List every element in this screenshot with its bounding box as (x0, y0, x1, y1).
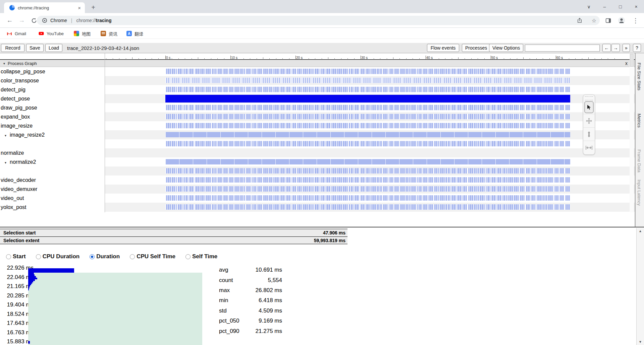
more-tools-button[interactable]: » (623, 44, 630, 52)
side-tab-file-size-stats[interactable]: File Size Stats (637, 63, 642, 90)
track-timeline-cell[interactable] (105, 76, 635, 85)
track-label[interactable]: normalize (0, 148, 105, 157)
track-label[interactable] (0, 166, 105, 176)
scroll-up-icon[interactable]: ▲ (637, 229, 644, 233)
bookmark-star-icon[interactable]: ☆ (588, 17, 600, 24)
track-timeline-cell[interactable] (105, 203, 635, 212)
expand-triangle-icon[interactable]: ▾ (5, 161, 6, 164)
back-icon[interactable]: ← (5, 13, 15, 28)
load-button[interactable]: Load (45, 44, 62, 52)
tab-close-icon[interactable]: × (76, 5, 82, 11)
expand-triangle-icon[interactable]: ▾ (5, 134, 6, 137)
scrollbar-thumb[interactable] (630, 54, 634, 67)
trace-band-striped[interactable] (165, 186, 570, 192)
radio-button[interactable] (36, 254, 41, 259)
track-timeline-cell[interactable] (105, 67, 635, 76)
trace-band-dense[interactable] (165, 132, 570, 137)
collapse-triangle-icon[interactable]: ▾ (3, 62, 5, 65)
side-tab-input-latency[interactable]: Input Latency (637, 180, 642, 206)
browser-tab[interactable]: chrome://tracing × (4, 2, 85, 13)
track-label[interactable]: yolox_post (0, 203, 105, 212)
track-label[interactable]: video_out (0, 194, 105, 203)
trace-band-dense[interactable] (165, 159, 570, 164)
bookmark-item-gmail[interactable]: Gmail (7, 28, 26, 39)
radio-start[interactable]: Start (6, 253, 26, 260)
forward-icon[interactable]: → (17, 13, 27, 28)
track-timeline-cell[interactable] (105, 112, 635, 121)
track-timeline-cell[interactable] (105, 139, 635, 148)
track-label[interactable]: collapse_pig_pose (0, 67, 105, 76)
trace-band-striped[interactable] (165, 105, 570, 110)
minimize-button[interactable]: – (597, 0, 612, 13)
bookmark-item-youtube[interactable]: YouTube (39, 28, 64, 39)
track-label[interactable]: image_resize (0, 121, 105, 130)
track-timeline-cell[interactable] (105, 121, 635, 130)
trace-band-striped[interactable] (165, 177, 570, 183)
track-timeline-cell[interactable] (105, 166, 635, 176)
track-timeline-cell[interactable] (105, 185, 635, 194)
radio-button[interactable] (6, 254, 11, 259)
flow-events-button[interactable]: Flow events (427, 44, 459, 52)
bookmark-item-maps[interactable]: 地图 (74, 28, 91, 39)
nav-right-button[interactable]: → (611, 44, 620, 52)
track-label[interactable]: video_decoder (0, 176, 105, 185)
record-button[interactable]: Record (1, 44, 24, 52)
trace-band-striped[interactable] (165, 204, 570, 210)
processes-button[interactable]: Processes (462, 44, 490, 52)
track-timeline-cell[interactable] (105, 176, 635, 185)
save-button[interactable]: Save (26, 44, 44, 52)
radio-button[interactable] (130, 254, 135, 259)
radio-button[interactable] (90, 254, 95, 259)
track-timeline-cell[interactable] (105, 130, 635, 139)
vertical-zoom-tool-button[interactable] (583, 127, 595, 141)
trace-band-striped[interactable] (165, 114, 570, 119)
process-graph-close-icon[interactable]: x (625, 61, 628, 66)
track-timeline-cell[interactable] (105, 148, 635, 157)
bookmark-item-news[interactable]: 资讯 (101, 28, 117, 39)
radio-cpu-duration[interactable]: CPU Duration (36, 253, 80, 260)
timing-measure-tool-button[interactable] (583, 141, 595, 154)
side-tab-metrics[interactable]: Metrics (637, 114, 642, 128)
trace-band-striped[interactable] (165, 141, 570, 146)
track-label[interactable]: detect_pig (0, 85, 105, 94)
profile-avatar[interactable] (616, 13, 627, 28)
track-timeline-cell[interactable] (105, 85, 635, 94)
maximize-button[interactable]: □ (612, 0, 628, 13)
track-timeline-cell[interactable] (105, 103, 635, 112)
track-label[interactable]: expand_box (0, 112, 105, 121)
side-tab-frame-data[interactable]: Frame Data (637, 149, 642, 172)
trace-band-striped[interactable] (165, 168, 570, 174)
pan-tool-button[interactable] (583, 114, 595, 127)
find-input[interactable] (525, 45, 600, 52)
share-icon[interactable] (577, 18, 588, 23)
track-timeline-cell[interactable] (105, 194, 635, 203)
select-tool-button[interactable] (583, 100, 595, 114)
radio-duration[interactable]: Duration (90, 253, 120, 260)
track-label[interactable]: video_demuxer (0, 185, 105, 194)
browser-menu-icon[interactable]: ⋮ (631, 13, 641, 28)
tab-search-icon[interactable]: ∨ (581, 0, 597, 13)
track-label[interactable] (0, 139, 105, 148)
view-options-button[interactable]: View Options (489, 44, 523, 52)
timeline-vertical-scrollbar[interactable] (630, 54, 634, 212)
new-tab-button[interactable]: + (89, 3, 98, 12)
radio-button[interactable] (185, 254, 191, 259)
close-button[interactable]: × (628, 0, 644, 13)
trace-band-striped[interactable] (165, 69, 570, 74)
address-bar[interactable]: Chrome | chrome:// tracing ☆ (37, 16, 600, 25)
help-button[interactable]: ? (633, 44, 641, 52)
track-label[interactable]: detect_pose (0, 94, 105, 103)
trace-band-striped[interactable] (165, 123, 570, 128)
bookmark-item-translate[interactable]: A翻译 (126, 28, 143, 39)
radio-self-time[interactable]: Self Time (185, 253, 217, 260)
trace-band-striped-light[interactable] (165, 78, 570, 83)
scroll-down-icon[interactable]: ▼ (637, 340, 644, 344)
track-label[interactable]: ▾image_resize2 (0, 130, 105, 139)
nav-left-button[interactable]: ← (602, 44, 611, 52)
radio-cpu-self-time[interactable]: CPU Self Time (130, 253, 175, 260)
track-timeline-cell[interactable] (105, 157, 635, 166)
process-graph-header[interactable]: ▾ Process Graph x (0, 60, 635, 67)
side-panel-icon[interactable] (603, 13, 613, 28)
trace-band-selected[interactable] (165, 95, 570, 102)
analysis-scrollbar[interactable]: ▲ ▼ (636, 228, 644, 345)
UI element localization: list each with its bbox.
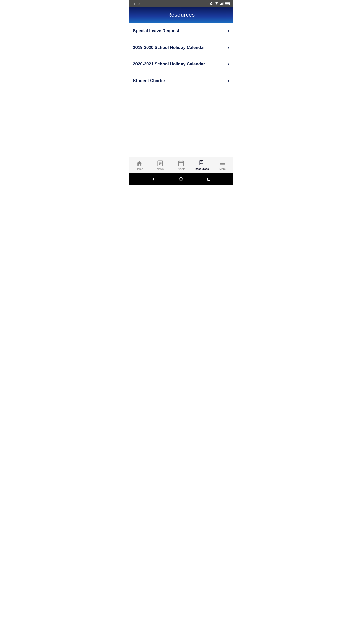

WORK REQUIRED — Leave the pictures out and print the records above exactly as they stand.

ANSWER SPACE —
List every element in this screenshot with its bounding box as (x0, y0, x1, y1).
more-tools-button[interactable]: » (623, 44, 630, 52)
side-tab-file-size-stats[interactable]: File Size Stats (637, 63, 642, 90)
track-timeline-cell[interactable] (105, 76, 635, 85)
track-label[interactable]: normalize (0, 148, 105, 157)
track-label[interactable] (0, 166, 105, 176)
scroll-up-icon[interactable]: ▲ (637, 229, 644, 233)
bookmark-star-icon[interactable]: ☆ (588, 17, 600, 24)
track-timeline-cell[interactable] (105, 203, 635, 212)
expand-triangle-icon[interactable]: ▾ (5, 161, 6, 164)
back-icon[interactable]: ← (5, 13, 15, 28)
load-button[interactable]: Load (45, 44, 62, 52)
tab-close-icon[interactable]: × (76, 5, 82, 11)
expand-triangle-icon[interactable]: ▾ (5, 134, 6, 137)
scrollbar-thumb[interactable] (630, 54, 634, 67)
trace-band-striped[interactable] (165, 186, 570, 192)
radio-button[interactable] (36, 254, 41, 259)
track-timeline-cell[interactable] (105, 67, 635, 76)
trace-band-dense[interactable] (165, 132, 570, 137)
collapse-triangle-icon[interactable]: ▾ (3, 62, 5, 65)
side-tab-input-latency[interactable]: Input Latency (637, 180, 642, 206)
browser-tab[interactable]: chrome://tracing × (4, 2, 85, 13)
track-label[interactable]: yolox_post (0, 203, 105, 212)
track-label[interactable]: video_out (0, 194, 105, 203)
trace-band-dense[interactable] (165, 159, 570, 164)
bookmark-item-gmail[interactable]: Gmail (7, 28, 26, 39)
radio-start[interactable]: Start (6, 253, 26, 260)
forward-icon[interactable]: → (17, 13, 27, 28)
track-timeline-cell[interactable] (105, 112, 635, 121)
track-timeline-cell[interactable] (105, 139, 635, 148)
track-label[interactable]: collapse_pig_pose (0, 67, 105, 76)
trace-band-striped[interactable] (165, 105, 570, 110)
minimize-button[interactable]: – (597, 0, 612, 13)
bookmark-item-youtube[interactable]: YouTube (39, 28, 64, 39)
track-label[interactable]: image_resize (0, 121, 105, 130)
track-timeline-cell[interactable] (105, 121, 635, 130)
trace-band-striped[interactable] (165, 177, 570, 183)
track-timeline-cell[interactable] (105, 166, 635, 176)
track-timeline-cell[interactable] (105, 185, 635, 194)
radio-button[interactable] (6, 254, 11, 259)
flow-events-button[interactable]: Flow events (427, 44, 459, 52)
bookmark-item-maps[interactable]: 地图 (74, 28, 91, 39)
nav-right-button[interactable]: → (611, 44, 620, 52)
track-label[interactable]: video_decoder (0, 176, 105, 185)
record-button[interactable]: Record (1, 44, 24, 52)
trace-band-striped[interactable] (165, 204, 570, 210)
processes-button[interactable]: Processes (462, 44, 490, 52)
track-timeline-cell[interactable] (105, 176, 635, 185)
save-button[interactable]: Save (26, 44, 44, 52)
radio-button[interactable] (130, 254, 135, 259)
radio-button[interactable] (90, 254, 95, 259)
track-timeline-cell[interactable] (105, 130, 635, 139)
vertical-zoom-tool-button[interactable] (583, 127, 595, 141)
trace-band-striped[interactable] (165, 114, 570, 119)
process-graph-close-icon[interactable]: x (625, 61, 628, 66)
track-timeline-cell[interactable] (105, 148, 635, 157)
bookmark-item-news[interactable]: 资讯 (101, 28, 117, 39)
radio-cpu-duration[interactable]: CPU Duration (36, 253, 80, 260)
timing-measure-tool-button[interactable] (583, 141, 595, 154)
side-tab-metrics[interactable]: Metrics (637, 114, 642, 128)
trace-band-striped[interactable] (165, 141, 570, 146)
track-label[interactable]: detect_pig (0, 85, 105, 94)
profile-avatar[interactable] (616, 13, 627, 28)
track-timeline-cell[interactable] (105, 85, 635, 94)
maximize-button[interactable]: □ (612, 0, 628, 13)
track-timeline-cell[interactable] (105, 103, 635, 112)
track-label[interactable]: expand_box (0, 112, 105, 121)
side-tab-frame-data[interactable]: Frame Data (637, 149, 642, 172)
trace-band-striped[interactable] (165, 168, 570, 174)
pan-tool-button[interactable] (583, 114, 595, 127)
find-input[interactable] (525, 45, 600, 52)
share-icon[interactable] (577, 18, 588, 23)
track-timeline-cell[interactable] (105, 194, 635, 203)
select-tool-button[interactable] (583, 100, 595, 114)
radio-duration[interactable]: Duration (90, 253, 120, 260)
track-label[interactable]: video_demuxer (0, 185, 105, 194)
browser-menu-icon[interactable]: ⋮ (631, 13, 641, 28)
tab-search-icon[interactable]: ∨ (581, 0, 597, 13)
track-label[interactable] (0, 139, 105, 148)
view-options-button[interactable]: View Options (489, 44, 523, 52)
timeline-vertical-scrollbar[interactable] (630, 54, 634, 212)
new-tab-button[interactable]: + (89, 3, 98, 12)
radio-button[interactable] (185, 254, 191, 259)
close-button[interactable]: × (628, 0, 644, 13)
trace-band-striped[interactable] (165, 69, 570, 74)
address-bar[interactable]: Chrome | chrome:// tracing ☆ (37, 16, 600, 25)
help-button[interactable]: ? (633, 44, 641, 52)
track-label[interactable]: detect_pose (0, 94, 105, 103)
trace-band-striped[interactable] (165, 123, 570, 128)
bookmark-item-translate[interactable]: A翻译 (126, 28, 143, 39)
radio-self-time[interactable]: Self Time (185, 253, 217, 260)
trace-band-striped-light[interactable] (165, 78, 570, 83)
scroll-down-icon[interactable]: ▼ (637, 340, 644, 344)
track-label[interactable]: ▾image_resize2 (0, 130, 105, 139)
nav-left-button[interactable]: ← (602, 44, 611, 52)
radio-cpu-self-time[interactable]: CPU Self Time (130, 253, 175, 260)
track-timeline-cell[interactable] (105, 157, 635, 166)
process-graph-header[interactable]: ▾ Process Graph x (0, 60, 635, 67)
side-panel-icon[interactable] (603, 13, 613, 28)
trace-band-selected[interactable] (165, 95, 570, 102)
analysis-scrollbar[interactable]: ▲ ▼ (636, 228, 644, 345)
UI element localization: list each with its bbox.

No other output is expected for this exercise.